João José Silva
07.01.25
Os supermercados, além de espaços para adquirirmos produtos e abastecermos as nossas casas, é um local propício ao acontecimento de momentos insólitos. Pelo menos, uma vez na vida, TODOS já tivemos momentos estranhos, ou constrangedores no supermercado - ser confundido com alguém, depararmo-nos com uma pessoa que não queríamos ver, cenas de discussão, entre muitas outras. O que se passou comigo, não foi dos momentos mais estranhos que já passei, mas fez-me repensar sobre certas condutas e crenças que seguia.
Estava a fazer as compras da semana e tenho o hábito de aproveitar as promoções dos produtos que estão a chegar perto do prazo de validade - normalmente, são os produtos “diferentes” que costumo acrescentar ao meu cabaz, porque se não estivessem em desconto, ao preço que estão, certamente não os iria comprar. Um dos produtos que escolhi foi daqueles cogumelos frescos fatiados, que veem em cuvetes. Notava-se que o produto não era do dia, mas na realidade, pouco me importava que fosse ou não do dia, queria-os, porque estavam em promoção - o lado forreta a vir ao de cima.
Entretanto, fiz o resto das compras e fui para a caixa. Raramente vou para as caixas automáticas, apesar de reconhecer o potencial prático das mesmas, gosto de sentir uma certa “conexão humana” do outro lado da caixa, se é que me faço entender - este ponto é bastante importante para a reflexão da história.
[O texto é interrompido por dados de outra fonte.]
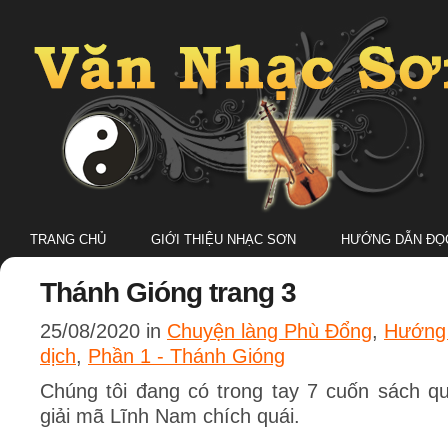
TRANG CHỦ
GIỚI THIỆU NHẠC SƠN
HƯỚNG DẪN ĐỌC
Thánh Gióng trang 3
25/08/2020 in
Chuyện làng Phù Đổng
,
Hướng 
dịch
,
Phần 1 - Thánh Gióng
Chúng tôi đang có trong tay 7 cuốn sách qu
giải mã Lĩnh Nam chích quái.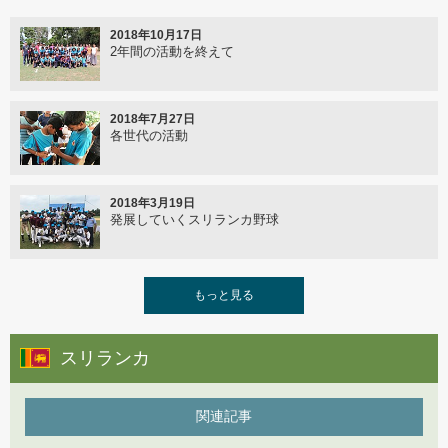
2016年2月11日
西アジアの野球ネパール編～野球普及への葛藤と模索
2018年10月17日
～
2年間の活動を終えて
2016年2月9日
西アジアの野球ネパール編～野球を拡める課題と苦労
2018年7月27日
～
各世代の活動
2016年2月2日
動き出した時間
2018年3月19日
発展していくスリランカ野球
2016年1月7日
復興支援野球大会の延期
2018年1月19日
もっと見る
スリランカ野球の現状
2015年10月15日
スリランカ
野球指導員、ネパールでの活動
2017年11月7日
第28回 BFA アジア選手権
関連記事
2015年8月21日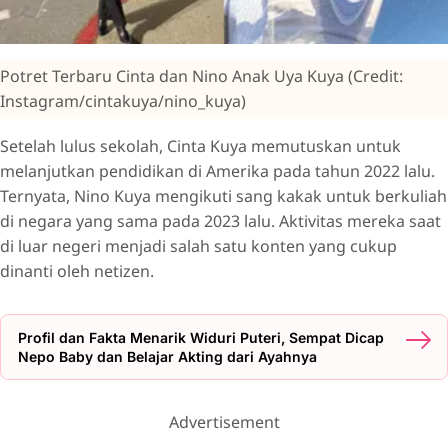
Potret Terbaru Cinta dan Nino Anak Uya Kuya (Credit:
Instagram/cintakuya/nino_kuya)
Setelah lulus sekolah, Cinta Kuya memutuskan untuk
melanjutkan pendidikan di Amerika pada tahun 2022 lalu.
Ternyata, Nino Kuya mengikuti sang kakak untuk berkuliah
di negara yang sama pada 2023 lalu. Aktivitas mereka saat
di luar negeri menjadi salah satu konten yang cukup
dinanti oleh netizen.
Profil dan Fakta Menarik Widuri Puteri, Sempat Dicap
Nepo Baby dan Belajar Akting dari Ayahnya
Advertisement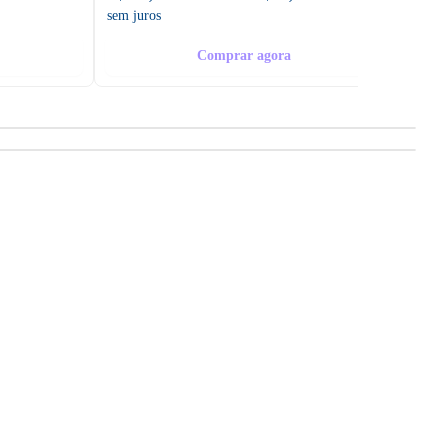
sem juros
sem ju
Comprar agora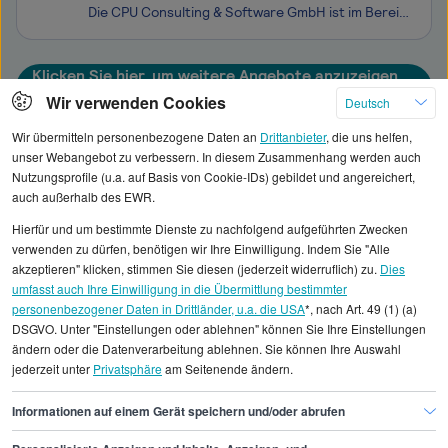
Die CPU Consulting & Software GmbH ist im Bereich Professional Services seit mehr als vier Jahrzehnten als erfolgreicher IT-Dienstleister im Bankenumfeld tätig. Als Tochterunternehmen der CPU Gruppe richten wir unsere Kompetenzen auf die erfolgreiche Umsetzung von Softwareprojekten unserer Kunde
Klicken Sie hier, um weitere Angebote anzuzeigen
Wir verwenden Cookies
Deutsch
Wir übermitteln personenbezogene Daten an
Drittanbieter
, die uns helfen,
unser Webangebot zu verbessern. In diesem Zusammenhang werden auch
Nutzungsprofile (u.a. auf Basis von Cookie-IDs) gebildet und angereichert,
Alle angezeigten Gehaltsdaten beruhen auf
auch außerhalb des EWR.
statistischen Erhebungen durch StepStone. Es sind
Hierfür und um bestimmte Dienste zu nachfolgend aufgeführten Zwecken
Durchschnittswerte und die Angaben können nicht
verwenden zu dürfen, benötigen wir Ihre Einwilligung. Indem Sie "Alle
einzelnen Stellenangeboten zugeordnet werden.
akzeptieren" klicken, stimmen Sie diesen (jederzeit widerruflich) zu.
Dies
umfasst auch Ihre Einwilligung in die Übermittlung bestimmter
personenbezogener Daten in Drittländer, u.a. die USA
*, nach Art. 49 (1) (a)
Gehaltsinformationen
IT
DSGVO. Unter "Einstellungen oder ablehnen" können Sie Ihre Einstellungen
Test Automation Engineer
ändern oder die Datenverarbeitung ablehnen. Sie können Ihre Auswahl
jederzeit unter
Privatsphäre
am Seitenende ändern.
Test Automation Engineer München
Informationen auf einem Gerät speichern und/oder abrufen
Coloco as minhas compras na esteira e, por coincidência, os cogumelos são o primeiro produto que a senhora que me atendia segurou. Ela olha para os cogumelos e diz: “Você não vai levar isto.”. Confuso, questionei: “Desculpe, como assim?”, no que ela me responde: “Não estão bons, não estão dignos para venda. Tente ver outros, que estes não estão bons”. Obedeci ao que a senhora me disse, mas mais nenhuma cuvete estava com aquela promoção, então acabei por não levar cogumelos nenhuns.
A história parece fraquinha e sem muito aprendizado, mas fez-me pensar nos seguintes pontos:
- se não fosse a senhora a dizer para não levar os cogumelos, ao comer podia me ter dado alguma coisa má - posso até estar a exagerar, mas nunca se sabe. Se fosse uma máquina, não me diria nada;
- a honestidade da senhora que ao ver que o produto que estava na melhor condição, aconselhou-me/“obrigou-me” a não comprar. Se fosse uma máquina, deixaria que gastasse o dinheiro naqueles cogumelos;
- a mentalidade do “poupar até ao último tostão”, comprando, às vezes, produtos em não tão boa qualidade para salvaguardar mais alguns trocos. “Sacrificar o bem-estar, em prol das economias”;
O 3º ponto foi o que mais me impactou e fez questionar sobre o seguinte: Sei que vivemos em tempos em que o “POUPAR” é uma regra de ordem, contudo, até que ponto esta doutrina deve ser posta em prática nas nossas vidas?